Xylitol and Its Danger for Pets

Have you ever heard of xylitol? It’s probably in something you have in your home right now, and it’s very toxic for pets! Learn more in this article from a pet clinic in Boulder, CO. 

Symptoms of Poisoning

Xylitol is an artificial sugar found in many gums, candies, toothpastes, and baked goods. It’s fine for humans but poisonous to animals. If your pet ingests it, symptoms include lethargy, drooling, vomiting, diarrhea, and—if your pet doesn’t get treated promptly—seizures, coma, and even death. 

Treatment

Rush your pet to the emergency room if your pet ingests something containing xylitol. The stomach may need to be flushed to rid the system of the toxin, and a pet recovering from poisoning may need fluid replacement, oxygen therapy, and other supportive measures to fully recover. 

Preventing the Problem 

Obviously, you’ll want to prevent xylitol poisoning in the first place whenever possible. Do this by restricting your pet’s access to any and all sweet treats, as well as toothpaste and other products that contain xylitol. Store these items in places where pets can never reach.

Want to know more about xylitol poisoning and your pet? We’re here to help. Call your animal hospital Boulder, CO right away.

Antibiotics for Pets 101

You’ve heard of antibiotics for humans, and have almost certainly taken some yourself. The same medication works for pets! (Though you should never give your pet an antibiotic prescribed for a human.) Learn more below from a vet White Rock, TX. 

What Do Antibiotics Do, Exactly?

Antibiotics kill bacteria that is on or inside your pet’s body. They function by weakening bacteria, interfering with the ability of bacteria to replicate, or by stopping bacteria from repairing itself, depending on the type of antibiotic. Take note: antibiotics do not treat viral infections, only bacterial ones! 
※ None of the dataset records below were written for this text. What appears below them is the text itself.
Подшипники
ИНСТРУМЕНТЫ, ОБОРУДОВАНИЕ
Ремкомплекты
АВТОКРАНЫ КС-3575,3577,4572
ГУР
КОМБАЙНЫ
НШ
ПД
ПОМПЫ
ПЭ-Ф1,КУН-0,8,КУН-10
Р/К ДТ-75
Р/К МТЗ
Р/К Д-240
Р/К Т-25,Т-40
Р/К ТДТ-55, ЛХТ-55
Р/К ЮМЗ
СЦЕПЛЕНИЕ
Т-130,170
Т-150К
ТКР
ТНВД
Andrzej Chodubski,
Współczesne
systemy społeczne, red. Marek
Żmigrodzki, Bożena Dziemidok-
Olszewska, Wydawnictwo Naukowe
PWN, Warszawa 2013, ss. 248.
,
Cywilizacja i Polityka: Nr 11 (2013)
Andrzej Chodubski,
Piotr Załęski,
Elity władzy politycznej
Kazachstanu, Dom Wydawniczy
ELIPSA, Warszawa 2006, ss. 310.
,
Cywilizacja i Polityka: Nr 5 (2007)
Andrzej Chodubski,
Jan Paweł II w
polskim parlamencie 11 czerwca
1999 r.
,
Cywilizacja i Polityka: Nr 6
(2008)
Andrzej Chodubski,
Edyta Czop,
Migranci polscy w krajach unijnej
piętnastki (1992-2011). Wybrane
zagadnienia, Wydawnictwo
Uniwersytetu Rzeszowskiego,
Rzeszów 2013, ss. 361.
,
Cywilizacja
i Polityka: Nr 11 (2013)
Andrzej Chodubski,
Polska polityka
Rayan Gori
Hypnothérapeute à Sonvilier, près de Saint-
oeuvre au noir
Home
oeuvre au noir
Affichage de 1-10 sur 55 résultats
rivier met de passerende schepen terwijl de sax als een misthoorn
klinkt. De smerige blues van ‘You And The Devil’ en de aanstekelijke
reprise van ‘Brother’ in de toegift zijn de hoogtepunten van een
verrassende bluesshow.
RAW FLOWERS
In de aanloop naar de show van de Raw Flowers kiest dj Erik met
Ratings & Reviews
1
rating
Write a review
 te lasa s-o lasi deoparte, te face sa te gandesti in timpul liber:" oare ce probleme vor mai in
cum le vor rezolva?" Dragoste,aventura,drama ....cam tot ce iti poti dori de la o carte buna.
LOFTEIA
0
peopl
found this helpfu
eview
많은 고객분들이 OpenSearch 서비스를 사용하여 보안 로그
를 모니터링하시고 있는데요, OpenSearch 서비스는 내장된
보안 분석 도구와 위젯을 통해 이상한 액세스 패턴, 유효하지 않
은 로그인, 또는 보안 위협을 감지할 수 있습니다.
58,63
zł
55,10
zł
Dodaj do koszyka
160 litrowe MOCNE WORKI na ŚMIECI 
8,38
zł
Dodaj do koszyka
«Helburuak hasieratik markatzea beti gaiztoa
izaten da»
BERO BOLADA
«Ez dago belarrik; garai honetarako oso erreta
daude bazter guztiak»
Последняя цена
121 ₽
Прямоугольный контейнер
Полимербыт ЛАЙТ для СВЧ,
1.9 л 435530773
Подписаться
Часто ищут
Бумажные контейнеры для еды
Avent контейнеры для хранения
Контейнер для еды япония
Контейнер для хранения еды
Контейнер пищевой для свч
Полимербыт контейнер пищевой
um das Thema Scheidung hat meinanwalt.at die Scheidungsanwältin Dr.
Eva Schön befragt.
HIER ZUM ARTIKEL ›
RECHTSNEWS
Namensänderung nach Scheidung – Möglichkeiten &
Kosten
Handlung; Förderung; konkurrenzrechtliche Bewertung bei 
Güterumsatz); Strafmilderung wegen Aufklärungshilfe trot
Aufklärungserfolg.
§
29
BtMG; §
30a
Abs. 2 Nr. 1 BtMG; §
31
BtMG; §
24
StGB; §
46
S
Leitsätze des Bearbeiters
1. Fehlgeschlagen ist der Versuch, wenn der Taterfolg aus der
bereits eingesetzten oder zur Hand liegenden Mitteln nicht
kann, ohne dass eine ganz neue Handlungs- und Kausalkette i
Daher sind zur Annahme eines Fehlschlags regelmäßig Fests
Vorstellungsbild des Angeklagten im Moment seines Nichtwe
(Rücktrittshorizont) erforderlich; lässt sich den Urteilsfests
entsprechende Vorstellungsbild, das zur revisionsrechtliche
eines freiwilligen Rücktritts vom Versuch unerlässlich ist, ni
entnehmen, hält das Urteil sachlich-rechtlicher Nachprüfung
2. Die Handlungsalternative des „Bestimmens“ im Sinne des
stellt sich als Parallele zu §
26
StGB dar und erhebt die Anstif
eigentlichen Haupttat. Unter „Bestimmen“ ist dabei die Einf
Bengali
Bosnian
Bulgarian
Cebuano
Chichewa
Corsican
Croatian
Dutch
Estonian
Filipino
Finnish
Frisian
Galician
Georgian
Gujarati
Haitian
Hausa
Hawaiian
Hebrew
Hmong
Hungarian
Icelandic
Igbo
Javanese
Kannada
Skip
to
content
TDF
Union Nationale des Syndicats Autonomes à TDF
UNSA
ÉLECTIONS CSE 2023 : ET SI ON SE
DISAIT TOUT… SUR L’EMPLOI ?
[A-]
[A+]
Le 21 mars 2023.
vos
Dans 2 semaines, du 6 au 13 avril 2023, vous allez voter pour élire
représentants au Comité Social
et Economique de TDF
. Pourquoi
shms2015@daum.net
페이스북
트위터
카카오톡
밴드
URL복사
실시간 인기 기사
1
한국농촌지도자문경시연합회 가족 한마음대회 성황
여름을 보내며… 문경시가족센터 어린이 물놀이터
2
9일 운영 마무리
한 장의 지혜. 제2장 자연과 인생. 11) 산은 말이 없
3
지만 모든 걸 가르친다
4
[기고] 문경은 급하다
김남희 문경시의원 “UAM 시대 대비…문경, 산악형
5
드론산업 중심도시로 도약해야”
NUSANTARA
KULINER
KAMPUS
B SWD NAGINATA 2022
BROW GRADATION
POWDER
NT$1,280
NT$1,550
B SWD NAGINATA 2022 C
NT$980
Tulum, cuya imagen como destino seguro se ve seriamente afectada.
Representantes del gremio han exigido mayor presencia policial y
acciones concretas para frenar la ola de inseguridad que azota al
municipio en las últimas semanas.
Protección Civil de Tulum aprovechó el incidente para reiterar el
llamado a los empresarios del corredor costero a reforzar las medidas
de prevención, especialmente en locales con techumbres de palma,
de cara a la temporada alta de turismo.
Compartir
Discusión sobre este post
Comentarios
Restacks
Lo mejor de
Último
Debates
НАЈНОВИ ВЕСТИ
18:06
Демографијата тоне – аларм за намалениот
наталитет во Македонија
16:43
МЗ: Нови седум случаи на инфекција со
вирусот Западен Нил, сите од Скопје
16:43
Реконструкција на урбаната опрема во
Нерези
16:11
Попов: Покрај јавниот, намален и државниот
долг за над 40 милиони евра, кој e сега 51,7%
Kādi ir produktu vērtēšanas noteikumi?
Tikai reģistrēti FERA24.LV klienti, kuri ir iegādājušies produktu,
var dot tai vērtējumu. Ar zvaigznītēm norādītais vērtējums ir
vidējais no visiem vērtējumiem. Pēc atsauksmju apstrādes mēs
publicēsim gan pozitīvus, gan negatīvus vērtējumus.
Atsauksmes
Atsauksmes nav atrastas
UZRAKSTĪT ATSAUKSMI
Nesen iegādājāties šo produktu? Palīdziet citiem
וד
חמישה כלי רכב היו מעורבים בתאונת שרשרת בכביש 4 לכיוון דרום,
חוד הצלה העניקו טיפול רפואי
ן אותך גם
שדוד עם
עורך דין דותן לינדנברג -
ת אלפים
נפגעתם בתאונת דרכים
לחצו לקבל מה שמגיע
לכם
How Are Antibiotics Administered?

Some antibiotics are applied topically in the form of gels or ointments. Others are given orally in a pill or tablet form. Remember that some antibiotics should be given to your pet with food to improve absorption of the medication, while others must be given on an empty stomach. 

Is There Any Chance of Side Effects?

It’s not common, but some pets can experience side effects like vomiting or diarrhea after taking antibiotics. Tell your veterinarian if your pet seems to be responding poorly to his or her medication.

Need help with your pet’s medication regimen? Contact your veterinarian White Rock, TX.